AI biases, “hallucinations” and the larger implications

This is the second installment in the series exploring the impacts of AI-generative text on the Pagan community, and beyond. 

TWH – There is no shortage of serious issues to unpack when it comes to AI-generative applications that range from incorrect information like “hallucinations” that can even affect the accuracy of web searches; how information to train LLMs (large language models) was sourced; to conflicting and potentially biased answers that AI chatbots offer up.

While the implications of how AI applications like Chat-GPT (Chat Generative Pre-trained Transformer) might impact a variety of industries and the people who work within those fields, the question of bias may be one of the larger concerns.

Assistant professor in philosophy and data science, Damien Patrick Williams, at the University of North Carolina at Charlotte, wrote a compelling article earlier this year published in American Scientist that examines the issue of baked-in bias when it comes to AI-generative systems.

Williams notes the difference in how the word bias is often applied and interpreted, “For some people, the word bias is synonymous with prejudice, a bigoted and closed-minded way of thinking that precludes new understanding. But bias also implies a set of fundamental values and expectations. For an AI system, bias may be a set of rules that allows a system or agent to achieve a biased goal.”

Defining bias is as important as understanding how it figures into the programming that powers entire AI-generative systems and how algorithms function in the greater scheme of things.

By David S. Soriano – Own work, CC BY-SA 4.0]

 

Explaining how these applications work Williams states, “It is much easier to see through the mystique of ChatGPT and other AI applications once you understand exactly what they are and what they do. The truth about such algorithms is that they’re literally just sets of instructions. You have a set of standardized operations within which particular weights and measures can be adjusted. In so doing, you have to adjust every element of the whole to make sure the final product still turns out the right way.

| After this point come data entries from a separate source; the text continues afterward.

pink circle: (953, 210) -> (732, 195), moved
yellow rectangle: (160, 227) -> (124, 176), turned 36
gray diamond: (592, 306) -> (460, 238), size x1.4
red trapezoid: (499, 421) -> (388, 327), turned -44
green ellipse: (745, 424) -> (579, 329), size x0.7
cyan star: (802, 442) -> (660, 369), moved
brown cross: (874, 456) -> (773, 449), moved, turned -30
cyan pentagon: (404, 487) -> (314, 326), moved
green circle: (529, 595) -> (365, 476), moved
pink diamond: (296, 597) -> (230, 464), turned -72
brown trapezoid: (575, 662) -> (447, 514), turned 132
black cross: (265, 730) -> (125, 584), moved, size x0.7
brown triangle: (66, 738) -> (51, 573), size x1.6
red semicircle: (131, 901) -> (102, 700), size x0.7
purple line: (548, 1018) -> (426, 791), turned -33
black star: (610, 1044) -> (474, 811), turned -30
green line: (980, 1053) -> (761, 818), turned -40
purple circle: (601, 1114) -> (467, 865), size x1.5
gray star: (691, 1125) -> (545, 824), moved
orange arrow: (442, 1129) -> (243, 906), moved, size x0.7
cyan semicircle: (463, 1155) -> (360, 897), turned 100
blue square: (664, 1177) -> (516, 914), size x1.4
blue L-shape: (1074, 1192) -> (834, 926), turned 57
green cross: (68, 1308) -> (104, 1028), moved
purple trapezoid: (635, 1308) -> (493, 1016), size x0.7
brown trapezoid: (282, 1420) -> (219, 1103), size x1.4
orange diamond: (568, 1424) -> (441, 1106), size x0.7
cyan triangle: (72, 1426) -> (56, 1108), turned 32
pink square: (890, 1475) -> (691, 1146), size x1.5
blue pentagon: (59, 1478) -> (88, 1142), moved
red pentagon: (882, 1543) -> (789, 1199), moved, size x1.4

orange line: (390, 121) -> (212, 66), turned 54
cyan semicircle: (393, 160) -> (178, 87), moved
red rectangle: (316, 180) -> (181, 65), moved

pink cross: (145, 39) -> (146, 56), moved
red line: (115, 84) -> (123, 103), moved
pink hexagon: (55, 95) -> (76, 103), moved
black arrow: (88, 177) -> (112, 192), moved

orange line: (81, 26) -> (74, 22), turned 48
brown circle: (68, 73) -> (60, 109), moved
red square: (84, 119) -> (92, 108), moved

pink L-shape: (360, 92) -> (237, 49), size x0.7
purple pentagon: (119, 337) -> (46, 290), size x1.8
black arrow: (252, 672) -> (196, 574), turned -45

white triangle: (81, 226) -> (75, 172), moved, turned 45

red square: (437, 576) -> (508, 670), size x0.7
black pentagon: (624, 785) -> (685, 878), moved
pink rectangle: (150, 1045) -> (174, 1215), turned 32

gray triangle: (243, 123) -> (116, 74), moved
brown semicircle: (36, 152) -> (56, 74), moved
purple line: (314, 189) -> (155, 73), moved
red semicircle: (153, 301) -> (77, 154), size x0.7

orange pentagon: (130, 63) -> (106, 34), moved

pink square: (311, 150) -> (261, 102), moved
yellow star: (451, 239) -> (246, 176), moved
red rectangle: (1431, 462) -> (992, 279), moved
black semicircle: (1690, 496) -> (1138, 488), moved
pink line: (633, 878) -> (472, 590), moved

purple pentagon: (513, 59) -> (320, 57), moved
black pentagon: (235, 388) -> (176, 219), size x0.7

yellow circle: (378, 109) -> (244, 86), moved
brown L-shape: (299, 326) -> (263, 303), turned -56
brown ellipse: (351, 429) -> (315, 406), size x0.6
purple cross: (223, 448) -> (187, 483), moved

“Algorithms are often sold as magical, but they are neither unexplainable nor even terribly unfamiliar. The recipe for any food—just as for anything you have to make—is an algorithm, too. My favorite algorithm is pumpkin pie. If you go to make a pumpkin pie, you might decide you’d like less butter, more sugar, or more milk. But you can’t adjust the proportion of the pie’s ingredients without considering the rest, or you’ll end up with a crumbly or spongy mess; it won’t really be a good pie. You must adjust the whole recipe, the whole algorithm.”

While all of that is pretty straightforward, the history of programming and how algorithms were created and by whom shines a glaringly bright light on inherent biases. This is not a new problem but seems to be one that developers and the companies that employ them struggle to address in any meaningful way.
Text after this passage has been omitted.